Full-Stack Telemetry#
To monitor effectively, we use full-stack telemetry. If you recall the architect step from this series, that is where we architect for operability. We decide what data needs to be logged. In the develop step, we implement all the logging. In the monitor step, we collect those log statements and feed them into a telemetry system so we can browse and analyze them.
It is important to log different types of data:
- Application data to track down technical issues and errors
- Business data to validate whether the business hypothesis holds true
Dashboards and Visual Displays#
Raw telemetry data is hard to read. That is why we use dashboards to visualize everything. These visual displays make it easy to interpret the information at a glance.
In these dashboards we can show:
- DevOps metrics such as last deployment, last outage, and average lead time
- End-user behavior to understand how features are being used
- Business value trends to track whether we deliver what we promised
It is important that the entire organization has access to these dashboards, not just the development team. Visibility across the organization enables better decisions.
Federated Monitoring#
Monitoring a single application in isolation is not enough. Applications have dependencies on other applications and on the underlying infrastructure. We need to consolidate all telemetry data into a federated monitoring platform that provides a holistic view.
Only with federated monitoring can we track down performance problems and issues across applications and across the infrastructure. This consolidated view is critical for understanding the full picture.

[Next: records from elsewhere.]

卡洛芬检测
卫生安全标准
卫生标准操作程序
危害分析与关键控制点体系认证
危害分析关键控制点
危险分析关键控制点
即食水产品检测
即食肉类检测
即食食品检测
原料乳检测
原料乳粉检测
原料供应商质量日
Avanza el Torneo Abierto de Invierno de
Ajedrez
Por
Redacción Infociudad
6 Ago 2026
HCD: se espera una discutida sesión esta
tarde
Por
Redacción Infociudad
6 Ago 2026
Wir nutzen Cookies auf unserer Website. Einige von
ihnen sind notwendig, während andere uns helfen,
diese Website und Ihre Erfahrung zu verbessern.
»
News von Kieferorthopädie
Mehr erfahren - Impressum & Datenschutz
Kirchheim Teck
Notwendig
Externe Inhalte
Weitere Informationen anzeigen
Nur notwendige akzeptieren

AIOps: Artificial Intelligence for IT Operations#
When we monitor multiple applications and infrastructure, the volume of data points, events, and alerts becomes overwhelming. We face a big data problem.
AIOps helps by:
- Aggregating data from all sources
- Correlating events across the entire application landscape
- Analyzing patterns to surface meaningful insights
- Predicting root causes so we can fix issues faster
- Detecting anomalies before they become incidents
AIOps tools visualize all dependencies in your application landscape and let you trace issues through the entire chain.
What Monitoring Produces#
When we monitor effectively, we gain several capabilities:
- Feature tracking: We can see if features are used and how end users interact with them
- System performance: We observe how the system performs in production, including API response times and resource consumption
- Incident prevention and analysis: Monitoring helps us prevent incidents and analyze them when they occur
- Business value measurement: We can measure whether the hypothesis from the beginning of the pipeline holds true, enabling the business to decide whether to invest more in a feature, keep it, or remove it
The Maturity Levels#
The SAFe DevOps Health Radar provides a maturity assessment for Monitor:
- Sit: No feature-level production monitoring exists. Only infrastructure monitoring is in place.
- Crawl: Features only log faults and exceptions. Analyzing events involves manually correlating logs from multiple systems.

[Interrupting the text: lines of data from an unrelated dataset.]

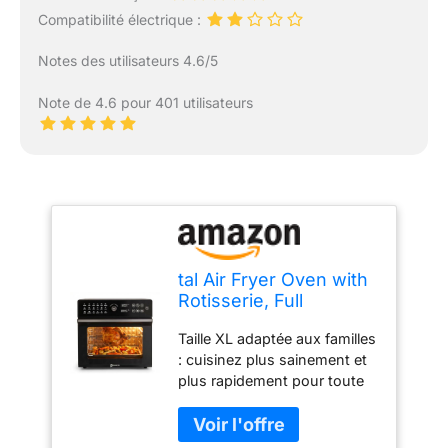
Compatibilité électrique :
Notes des utilisateurs 4.6/5
Note de 4.6 pour 401 utilisateurs
tal Air Fryer Oven with
Rotisserie, Full
Accessory Set - XL
Taille XL adaptée aux familles
Family Sized 18-in-1
: cuisinez plus sainement et
Preset, Dual Cook,
plus rapidement pour toute
Smart Dial, 360° Hot
votre famille avec le four à
Air Circulation, Time &
friteuse numérique BridgePro
Temp Control, Fast
de 30 L. Sa grande capacité
Cooking - 1800 W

- Walk: Features log faults, user activity, and other events. Data is analyzed manually to investigate incidents and measure business value of features.

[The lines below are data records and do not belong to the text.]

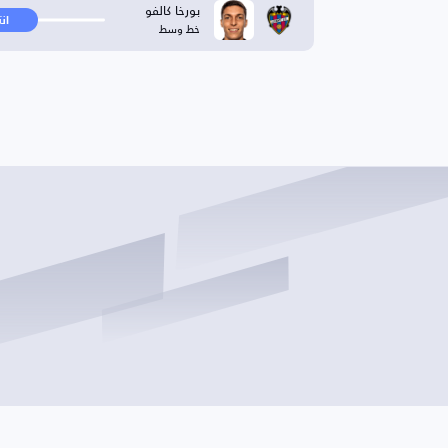
بورخا كالفو
ان
خط وسط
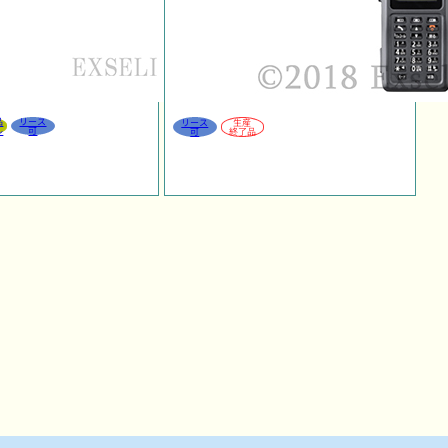
品
リース
リース
生産
ル
可
可
終了品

- Run: Full-stack monitoring is in place. Events can be correlated throughout the architecture. Data is presented through system-specific dashboards.
- Fly: Federated monitoring platform provides one-stop access to full-stack insights. Data is used to gauge system performance and business value.
Closing the Feedback Loop#
The most important aspect of monitoring is that it closes the feedback loop. Back in the hypothesis step, we defined the business value we wanted to create. By tracking this business value in production, we enable the business to make the right decisions: Should we invest more into this feature or less? Should we enable this feature for all users or disable it entirely?
Monitoring is the crucial piece that allows us to build the right thing right.
Key Takeaways#
- Use full-stack telemetry. Log both application data and business data to get a complete picture.
- Visualize with dashboards. Make monitoring data accessible and easy to interpret for the entire organization.
- Implement federated monitoring. A single application view is not enough. You need to see across all applications and infrastructure.
- Leverage AIOps. When data volume exceeds human capacity, use AI to aggregate, correlate, and detect anomalies.
- Measure business value. Monitoring is not just about uptime. It is about validating whether the business hypothesis is true.
- Close the feedback loop. Use monitoring insights to make informed decisions about which features to keep, improve, or remove.